INSTRUCTIONS FOR THE TASK — Drop the pictures and repeat exactly from the "DECRYPTAGES" line down to the last line of the entries below.

DATASET EXCERPTS —
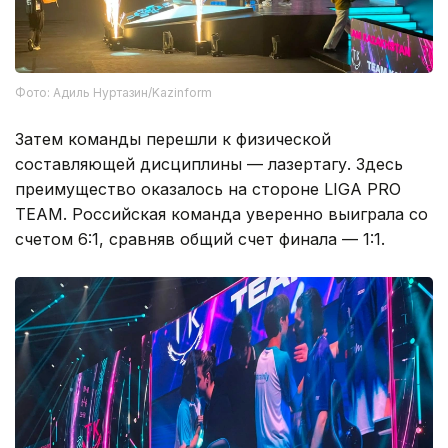
Фото: Адиль Нуртазин/Kazinform
Затем команды перешли к физической
составляющей дисциплины — лазертагу. Здесь
преимущество оказалось на стороне LIGA PRO
TEAM. Российская команда уверенно выиграла со
счетом 6:1, сравняв общий счет финала — 1:1.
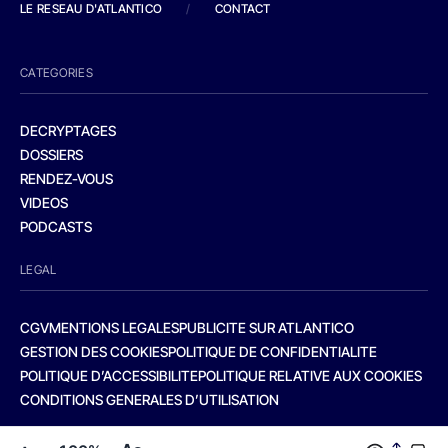
LE RESEAU D'ATLANTICO
/
CONTACT
CATEGORIES
DECRYPTAGES
DOSSIERS
RENDEZ-VOUS
VIDEOS
PODCASTS
LEGAL
CGV
MENTIONS LEGALES
PUBLICITE SUR ATLANTICO
GESTION DES COOKIES
POLITIQUE DE CONFIDENTIALITE
POLITIQUE D’ACCESSIBILITE
POLITIQUE RELATIVE AUX COOKIES
CONDITIONS GENERALES D’UTILISATION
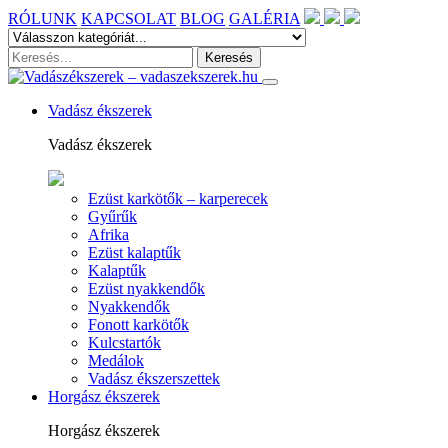
RÓLUNK
KAPCSOLAT
BLOG
GALÉRIA
Vadász ékszerek
Vadász ékszerek
Ezüst karkötők – karperecek
Gyűrűk
Afrika
Ezüst kalaptűk
Kalaptűk
Ezüst nyakkendők
Nyakkendők
Fonott karkötők
Kulcstartók
Medálok
Vadász ékszerszettek
Horgász ékszerek
Horgász ékszerek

ANSWER BOX —
DECRYPTAGES
DOSSIERS
RENDEZ-VOUS
VIDEOS
PODCASTS
LEGAL
CGV
MENTIONS LEGALES
PUBLICITE SUR ATLANTICO
GESTION DES COOKIES
POLITIQUE DE CONFIDENTIALITE
POLITIQUE D’ACCESSIBILITE
POLITIQUE RELATIVE AUX COOKIES
CONDITIONS GENERALES D’UTILISATION
RÓLUNK
KAPCSOLAT
BLOG
GALÉRIA
Vadász ékszerek
Vadász ékszerek
Ezüst karkötők – karperecek
Gyűrűk
Afrika
Ezüst kalaptűk
Kalaptűk
Ezüst nyakkendők
Nyakkendők
Fonott karkötők
Kulcstartók
Medálok
Vadász ékszerszettek
Horgász ékszerek
Horgász ékszerek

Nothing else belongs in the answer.